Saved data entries
________________

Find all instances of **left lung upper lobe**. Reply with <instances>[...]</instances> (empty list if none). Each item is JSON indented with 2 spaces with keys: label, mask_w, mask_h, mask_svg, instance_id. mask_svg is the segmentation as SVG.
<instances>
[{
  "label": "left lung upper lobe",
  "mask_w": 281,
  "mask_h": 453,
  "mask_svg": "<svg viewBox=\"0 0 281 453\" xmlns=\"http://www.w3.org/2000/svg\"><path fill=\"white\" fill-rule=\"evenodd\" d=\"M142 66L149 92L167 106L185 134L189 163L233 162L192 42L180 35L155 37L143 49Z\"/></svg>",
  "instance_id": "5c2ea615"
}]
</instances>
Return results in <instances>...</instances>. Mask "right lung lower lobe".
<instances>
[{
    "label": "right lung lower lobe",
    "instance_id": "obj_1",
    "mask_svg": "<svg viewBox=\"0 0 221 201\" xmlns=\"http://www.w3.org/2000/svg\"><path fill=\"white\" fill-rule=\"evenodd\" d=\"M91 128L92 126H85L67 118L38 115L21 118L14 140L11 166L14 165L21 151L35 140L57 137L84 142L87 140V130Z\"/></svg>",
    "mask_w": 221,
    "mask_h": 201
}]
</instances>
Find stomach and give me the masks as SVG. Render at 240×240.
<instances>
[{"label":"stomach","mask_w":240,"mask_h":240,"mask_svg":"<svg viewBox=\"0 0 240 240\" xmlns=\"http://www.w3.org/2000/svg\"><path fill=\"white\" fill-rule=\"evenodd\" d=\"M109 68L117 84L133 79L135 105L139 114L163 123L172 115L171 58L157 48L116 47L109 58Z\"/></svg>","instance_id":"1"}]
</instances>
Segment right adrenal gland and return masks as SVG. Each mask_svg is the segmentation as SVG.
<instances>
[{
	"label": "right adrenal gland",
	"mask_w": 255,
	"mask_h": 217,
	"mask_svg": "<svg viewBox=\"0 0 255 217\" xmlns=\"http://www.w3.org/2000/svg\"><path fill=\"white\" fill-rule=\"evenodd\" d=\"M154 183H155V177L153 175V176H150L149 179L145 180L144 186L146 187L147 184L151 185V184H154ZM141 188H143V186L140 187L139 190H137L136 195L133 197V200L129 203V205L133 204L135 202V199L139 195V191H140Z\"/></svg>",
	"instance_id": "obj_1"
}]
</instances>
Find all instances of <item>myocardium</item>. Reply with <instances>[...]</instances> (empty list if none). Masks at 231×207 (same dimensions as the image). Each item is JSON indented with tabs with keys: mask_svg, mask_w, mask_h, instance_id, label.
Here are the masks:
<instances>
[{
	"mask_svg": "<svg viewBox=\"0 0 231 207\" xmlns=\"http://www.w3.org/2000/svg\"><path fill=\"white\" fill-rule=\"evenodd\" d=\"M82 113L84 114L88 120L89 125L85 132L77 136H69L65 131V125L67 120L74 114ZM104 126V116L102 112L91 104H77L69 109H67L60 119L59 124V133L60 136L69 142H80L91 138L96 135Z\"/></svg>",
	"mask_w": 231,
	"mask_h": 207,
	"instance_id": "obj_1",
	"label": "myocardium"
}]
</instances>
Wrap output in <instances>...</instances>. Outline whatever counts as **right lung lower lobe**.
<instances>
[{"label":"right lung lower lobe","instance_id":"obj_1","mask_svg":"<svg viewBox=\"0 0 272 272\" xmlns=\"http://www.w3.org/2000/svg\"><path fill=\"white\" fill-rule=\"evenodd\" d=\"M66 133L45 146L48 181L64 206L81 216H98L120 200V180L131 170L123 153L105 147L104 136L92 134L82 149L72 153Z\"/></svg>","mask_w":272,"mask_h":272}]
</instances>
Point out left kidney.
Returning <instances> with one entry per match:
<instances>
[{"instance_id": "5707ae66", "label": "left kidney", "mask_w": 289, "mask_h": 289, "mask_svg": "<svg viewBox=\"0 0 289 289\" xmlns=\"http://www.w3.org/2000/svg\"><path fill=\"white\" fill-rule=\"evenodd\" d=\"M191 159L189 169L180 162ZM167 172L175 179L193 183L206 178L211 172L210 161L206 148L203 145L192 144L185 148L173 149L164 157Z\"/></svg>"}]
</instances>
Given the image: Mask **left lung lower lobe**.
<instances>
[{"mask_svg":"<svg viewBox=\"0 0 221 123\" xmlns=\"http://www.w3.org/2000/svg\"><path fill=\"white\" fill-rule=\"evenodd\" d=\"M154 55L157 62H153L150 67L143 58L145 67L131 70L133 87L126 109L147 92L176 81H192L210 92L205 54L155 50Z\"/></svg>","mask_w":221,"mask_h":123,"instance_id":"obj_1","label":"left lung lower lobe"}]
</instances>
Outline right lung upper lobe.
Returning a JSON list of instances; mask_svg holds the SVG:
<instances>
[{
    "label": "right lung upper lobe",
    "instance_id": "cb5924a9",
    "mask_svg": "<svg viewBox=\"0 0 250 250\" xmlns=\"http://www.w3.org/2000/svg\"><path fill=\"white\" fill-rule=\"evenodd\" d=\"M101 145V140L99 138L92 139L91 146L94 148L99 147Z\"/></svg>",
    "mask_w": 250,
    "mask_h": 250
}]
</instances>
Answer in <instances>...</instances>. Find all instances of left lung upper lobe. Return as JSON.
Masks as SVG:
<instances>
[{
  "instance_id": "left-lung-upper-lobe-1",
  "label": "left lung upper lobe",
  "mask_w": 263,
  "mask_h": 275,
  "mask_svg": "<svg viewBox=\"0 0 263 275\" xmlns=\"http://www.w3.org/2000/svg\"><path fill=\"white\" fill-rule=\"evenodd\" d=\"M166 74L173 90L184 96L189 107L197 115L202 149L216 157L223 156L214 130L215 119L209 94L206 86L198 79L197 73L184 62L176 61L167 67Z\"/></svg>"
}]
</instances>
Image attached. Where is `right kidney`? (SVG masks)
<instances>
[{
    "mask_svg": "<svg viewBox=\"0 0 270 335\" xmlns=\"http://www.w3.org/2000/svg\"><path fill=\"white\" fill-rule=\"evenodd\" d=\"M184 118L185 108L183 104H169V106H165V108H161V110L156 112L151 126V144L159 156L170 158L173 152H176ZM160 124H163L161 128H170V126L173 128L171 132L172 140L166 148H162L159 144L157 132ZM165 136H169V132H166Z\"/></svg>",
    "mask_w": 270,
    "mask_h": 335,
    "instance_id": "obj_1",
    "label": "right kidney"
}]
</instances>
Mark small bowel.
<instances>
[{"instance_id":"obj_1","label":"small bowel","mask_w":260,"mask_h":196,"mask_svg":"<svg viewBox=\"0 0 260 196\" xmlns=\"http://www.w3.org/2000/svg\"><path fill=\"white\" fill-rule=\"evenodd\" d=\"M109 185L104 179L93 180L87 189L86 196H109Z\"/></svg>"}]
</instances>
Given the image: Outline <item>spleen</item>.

________________

> [What needs to be done]
Each line of the data must be written out exactly as it appears.

> [Result below]
Find all instances of **left lung upper lobe**. Reply with <instances>[...]</instances> (empty list if none). Each item is JSON indented with 2 spaces with keys: label, mask_w, mask_h, mask_svg, instance_id. mask_svg is the segmentation as SVG.
<instances>
[{
  "label": "left lung upper lobe",
  "mask_w": 281,
  "mask_h": 453,
  "mask_svg": "<svg viewBox=\"0 0 281 453\" xmlns=\"http://www.w3.org/2000/svg\"><path fill=\"white\" fill-rule=\"evenodd\" d=\"M142 66L149 92L167 106L185 134L189 163L233 162L192 42L180 35L155 37L143 49Z\"/></svg>",
  "instance_id": "5c2ea615"
}]
</instances>
Return results in <instances>...</instances>. Mask "right lung lower lobe".
<instances>
[{
    "label": "right lung lower lobe",
    "instance_id": "obj_1",
    "mask_svg": "<svg viewBox=\"0 0 221 201\" xmlns=\"http://www.w3.org/2000/svg\"><path fill=\"white\" fill-rule=\"evenodd\" d=\"M91 128L92 126H85L67 118L38 115L21 118L14 140L11 166L14 165L21 151L35 140L57 137L84 142L87 140V130Z\"/></svg>",
    "mask_w": 221,
    "mask_h": 201
}]
</instances>
Find stomach and give me the masks as SVG. Render at 240×240.
<instances>
[{"label":"stomach","mask_w":240,"mask_h":240,"mask_svg":"<svg viewBox=\"0 0 240 240\" xmlns=\"http://www.w3.org/2000/svg\"><path fill=\"white\" fill-rule=\"evenodd\" d=\"M109 68L117 84L133 79L135 105L139 114L163 123L172 115L171 58L157 48L116 47L109 58Z\"/></svg>","instance_id":"1"}]
</instances>
Segment right adrenal gland and return masks as SVG. Each mask_svg is the segmentation as SVG.
<instances>
[{
	"label": "right adrenal gland",
	"mask_w": 255,
	"mask_h": 217,
	"mask_svg": "<svg viewBox=\"0 0 255 217\" xmlns=\"http://www.w3.org/2000/svg\"><path fill=\"white\" fill-rule=\"evenodd\" d=\"M154 183H155V177L153 175V176H150L149 179L145 180L144 186L146 187L147 184L151 185V184H154ZM141 188H143V186L140 187L139 190H137L136 195L133 197V200L129 203V205L133 204L135 202V199L139 195V191H140Z\"/></svg>",
	"instance_id": "obj_1"
}]
</instances>
Find all instances of <item>myocardium</item>. Reply with <instances>[...]</instances> (empty list if none). Masks at 231×207 (same dimensions as the image). Each item is JSON indented with tabs with keys: mask_svg, mask_w, mask_h, instance_id, label.
Here are the masks:
<instances>
[{
	"mask_svg": "<svg viewBox=\"0 0 231 207\" xmlns=\"http://www.w3.org/2000/svg\"><path fill=\"white\" fill-rule=\"evenodd\" d=\"M82 113L84 114L88 120L89 125L85 132L77 136H69L65 131V125L67 120L74 114ZM104 126V116L102 112L91 104H77L69 109H67L60 119L59 124V133L60 136L69 142H80L91 138L96 135Z\"/></svg>",
	"mask_w": 231,
	"mask_h": 207,
	"instance_id": "obj_1",
	"label": "myocardium"
}]
</instances>
Wrap output in <instances>...</instances>. Outline whatever counts as **right lung lower lobe**.
<instances>
[{"label":"right lung lower lobe","instance_id":"obj_1","mask_svg":"<svg viewBox=\"0 0 272 272\" xmlns=\"http://www.w3.org/2000/svg\"><path fill=\"white\" fill-rule=\"evenodd\" d=\"M66 133L45 146L48 181L64 206L81 216H98L120 200V180L131 170L123 153L105 147L104 136L92 134L82 149L72 153Z\"/></svg>","mask_w":272,"mask_h":272}]
</instances>
Point out left kidney.
Returning <instances> with one entry per match:
<instances>
[{"instance_id": "5707ae66", "label": "left kidney", "mask_w": 289, "mask_h": 289, "mask_svg": "<svg viewBox=\"0 0 289 289\" xmlns=\"http://www.w3.org/2000/svg\"><path fill=\"white\" fill-rule=\"evenodd\" d=\"M191 159L189 169L180 162ZM167 172L175 179L193 183L206 178L211 172L210 161L206 148L203 145L192 144L185 148L173 149L164 157Z\"/></svg>"}]
</instances>
Given the image: Mask **left lung lower lobe**.
<instances>
[{"mask_svg":"<svg viewBox=\"0 0 221 123\" xmlns=\"http://www.w3.org/2000/svg\"><path fill=\"white\" fill-rule=\"evenodd\" d=\"M154 55L157 62H153L150 67L143 58L145 67L131 70L133 87L126 109L147 92L176 81H192L210 92L205 54L155 50Z\"/></svg>","mask_w":221,"mask_h":123,"instance_id":"obj_1","label":"left lung lower lobe"}]
</instances>
Outline right lung upper lobe.
Returning a JSON list of instances; mask_svg holds the SVG:
<instances>
[{
    "label": "right lung upper lobe",
    "instance_id": "cb5924a9",
    "mask_svg": "<svg viewBox=\"0 0 250 250\" xmlns=\"http://www.w3.org/2000/svg\"><path fill=\"white\" fill-rule=\"evenodd\" d=\"M101 145V140L99 138L92 139L91 146L94 148L99 147Z\"/></svg>",
    "mask_w": 250,
    "mask_h": 250
}]
</instances>
Answer in <instances>...</instances>. Find all instances of left lung upper lobe. Return as JSON.
Masks as SVG:
<instances>
[{
  "instance_id": "left-lung-upper-lobe-1",
  "label": "left lung upper lobe",
  "mask_w": 263,
  "mask_h": 275,
  "mask_svg": "<svg viewBox=\"0 0 263 275\" xmlns=\"http://www.w3.org/2000/svg\"><path fill=\"white\" fill-rule=\"evenodd\" d=\"M166 74L173 90L184 96L189 107L197 115L202 149L216 157L223 156L214 130L215 119L209 94L206 86L198 79L197 73L184 62L176 61L167 67Z\"/></svg>"
}]
</instances>
Image attached. Where is `right kidney`? (SVG masks)
<instances>
[{
    "mask_svg": "<svg viewBox=\"0 0 270 335\" xmlns=\"http://www.w3.org/2000/svg\"><path fill=\"white\" fill-rule=\"evenodd\" d=\"M184 118L185 108L183 104H169V106H165V108H161V110L156 112L151 126V144L159 156L170 158L173 152H176ZM160 124H163L161 128H170V126L173 128L171 132L172 140L166 148H162L159 144L157 132ZM165 136H169V132H166Z\"/></svg>",
    "mask_w": 270,
    "mask_h": 335,
    "instance_id": "obj_1",
    "label": "right kidney"
}]
</instances>
Mark small bowel.
<instances>
[{"instance_id":"obj_1","label":"small bowel","mask_w":260,"mask_h":196,"mask_svg":"<svg viewBox=\"0 0 260 196\" xmlns=\"http://www.w3.org/2000/svg\"><path fill=\"white\" fill-rule=\"evenodd\" d=\"M109 185L104 179L93 180L87 189L86 196H109Z\"/></svg>"}]
</instances>
Given the image: Outline <item>spleen</item>.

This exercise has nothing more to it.